Researchers at Facebook say they've developed a new system called a neural transcompiler capable of converting code from one high-level programming language like Java, Python, or C++ into a different code, according to a study posted on a preprint website.
Facebook AI researchers create inter-code translation system
The system is unsupervised, which means it seeks previously undetected patterns in data sets without guiding labels and a minimal degree of human supervision, reports Venture Beat.
Notably, it reportedly outperforms rule-based guidelines other systems use for code translation by a "significant" margin.
"TransCoder can easily be generalized to any programming language, does not require any expert knowledge, and outperforms commercial solutions by a large margin," wrote the coauthors of the preprint study. "Our results suggest that a lot of mistakes made by the model could easily be fixed by adding simple constraints to the decoder to ensure that the generated functions are syntactically correct, or by using dedicated architectures."
Moving an existing codebase to a modern and more efficient language like C++ or Java takes serious expertise in both source and target languages — a typically pricey process. Commonwealth Bank of Australia spent roughly $750 million in a five-year timespan to convert its platform from COBOL to Java script. While Transcompilers are technically of help here — they cut out the need to rewrite new code from scratch — they're also difficult to build because disparate languages have varying syntax and use distinctive platform APIs, variable types, and standard-library functions, reports Venture Beat.
Facebook's New TransCoder system
Called TransCoder, Facebook's new system can translate between Java, C++, and Python — completing difficult tasks without the supervision such projects typically require. The new system is first initialized with cross-lingual language model pretraining — a process that maps partial code expressions whose meanings overlap to identical representations independent of programming language.
Input source code sequences are masked out on a random basis, and TransCoder is tasked with predicting which masked-out portions are which based on larger contexts.

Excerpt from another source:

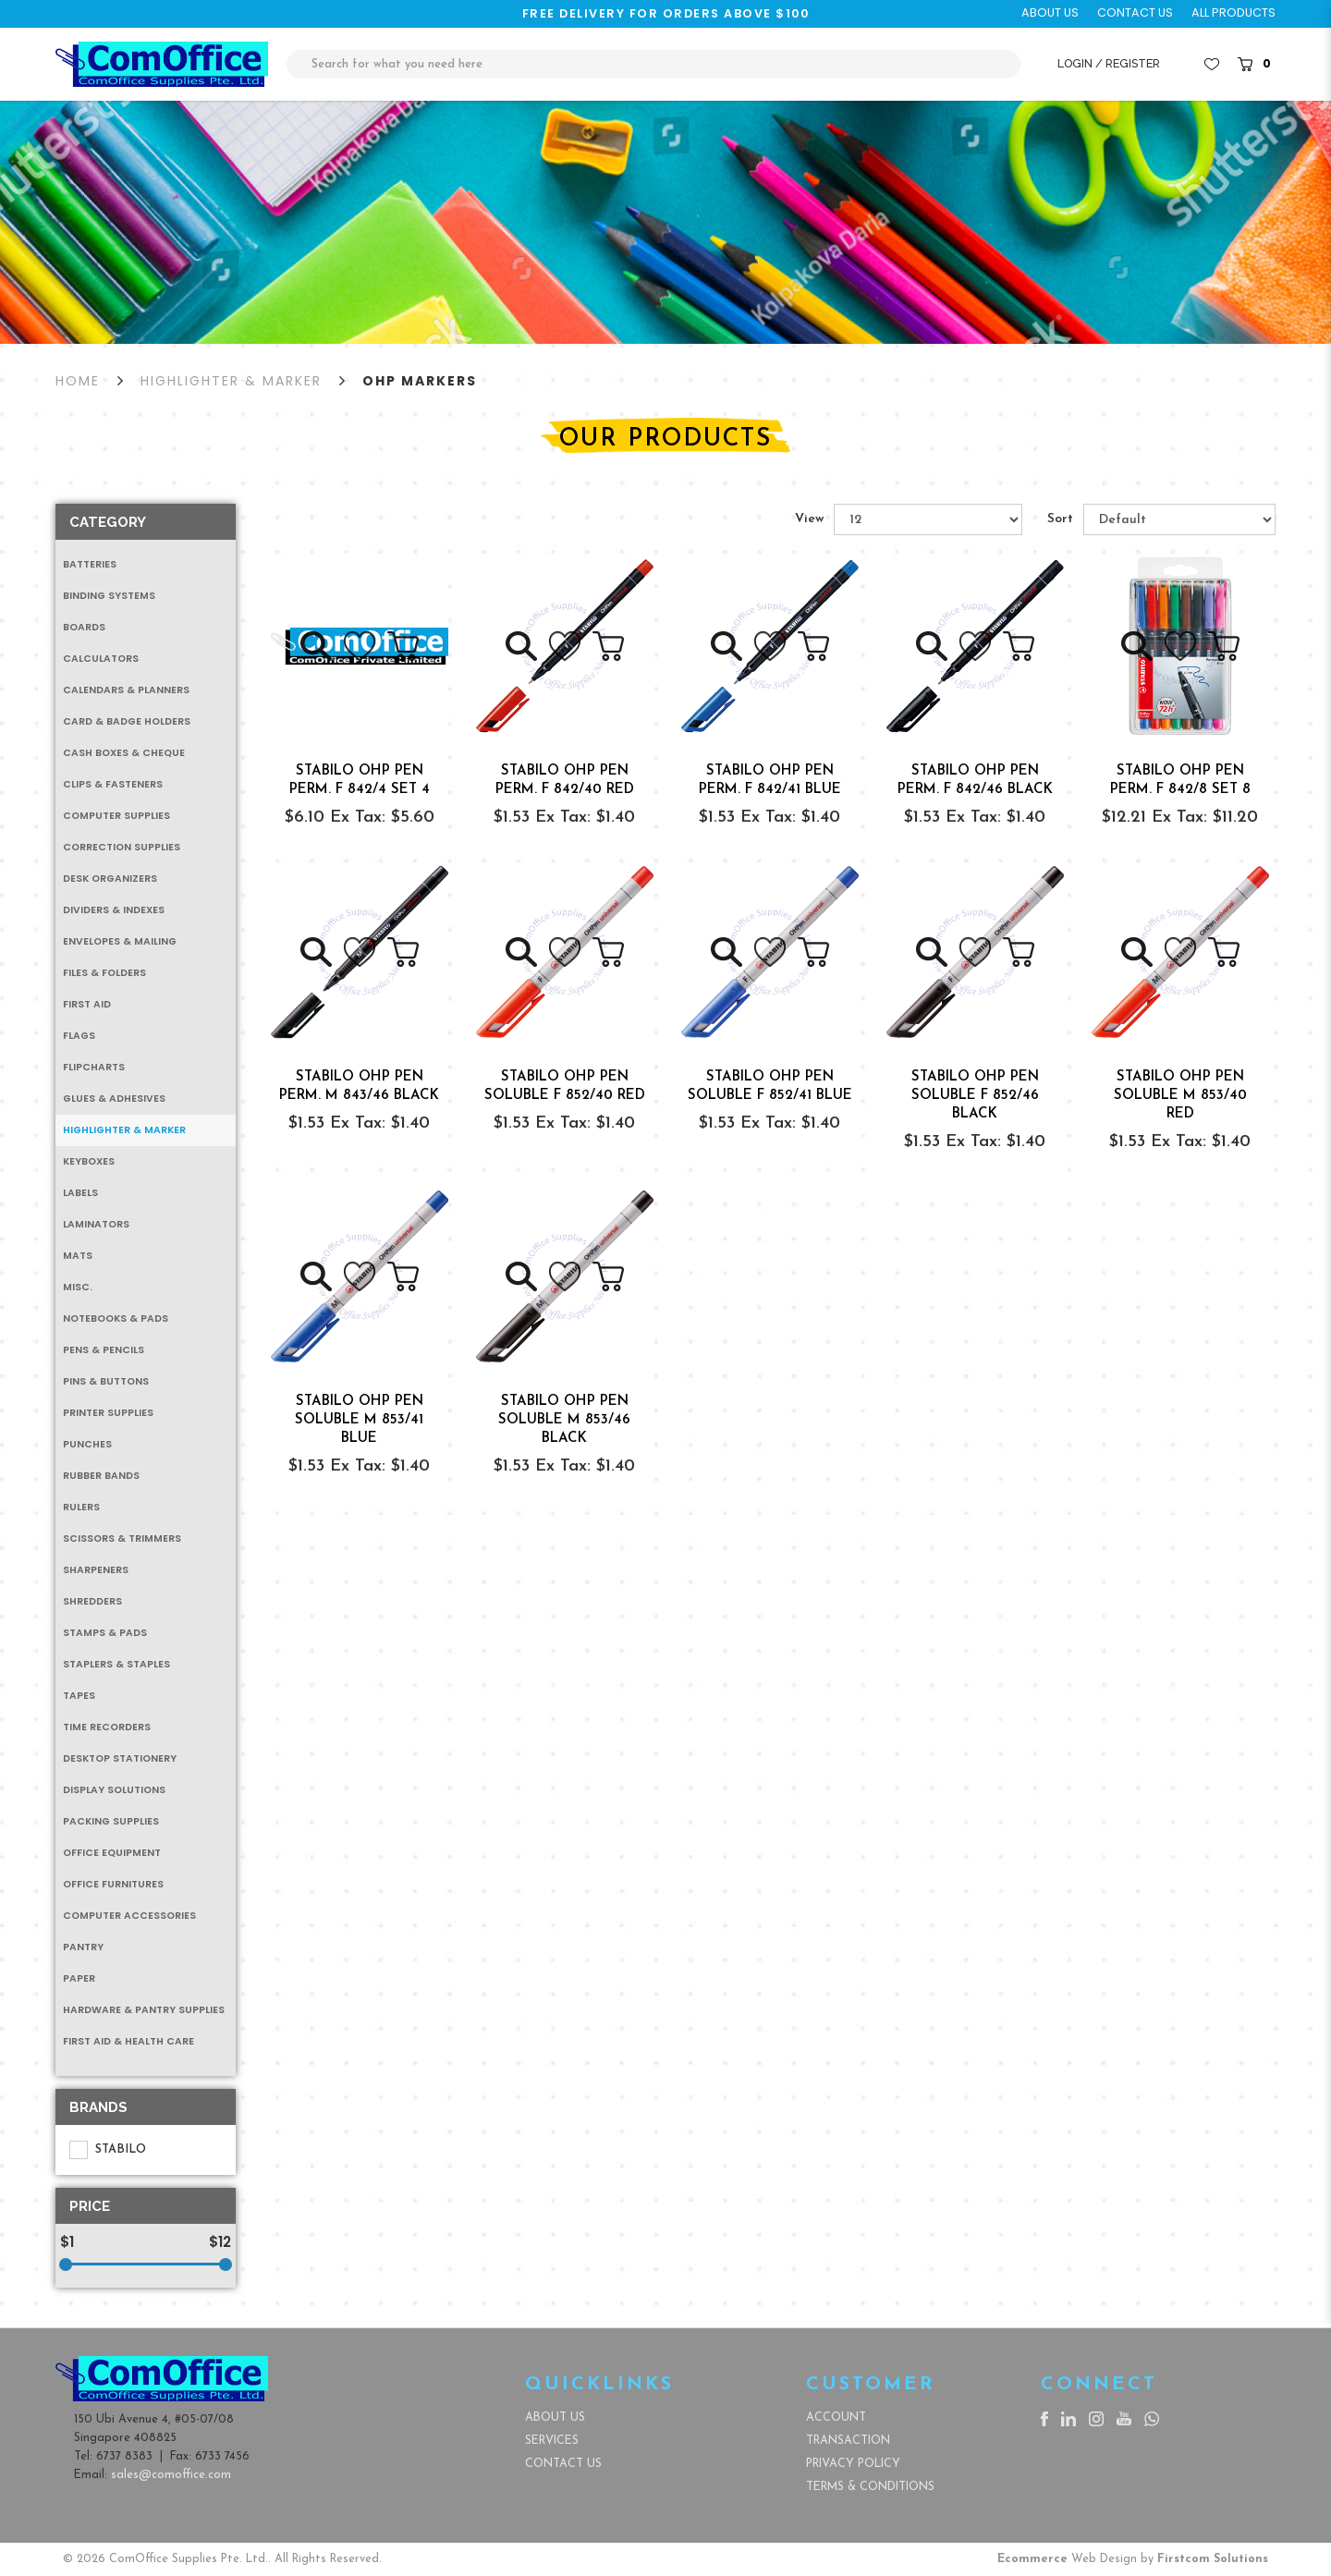 The width and height of the screenshot is (1331, 2576). What do you see at coordinates (116, 816) in the screenshot?
I see `Computer Supplies` at bounding box center [116, 816].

The process — called denoising auto-encoding — trains TransCoder to generate valid sequences, even when noisy input data is provided. Then back-translation allows TransCoder to generate parallel data later used for additional training.
TransCoder's cross-lingual training comes from how many common tokens — also called anchor points — exist across various programming languages. These come from common keywords like "while," "try," "for," and "if," in addition to digits, English strings, and mathematical operators that show up in the source code.
Back-translation helps the system improve code translation quality by pairing a source-to-target model with a "backward" target-to-source model trained in the opposite string direction. The target-to-source model is used to translate target sequences into source language, which creates noisy source sequences — while the source-to-target model reconstructs target sequences from noisy sources until the two mutually-inverted models converge into one.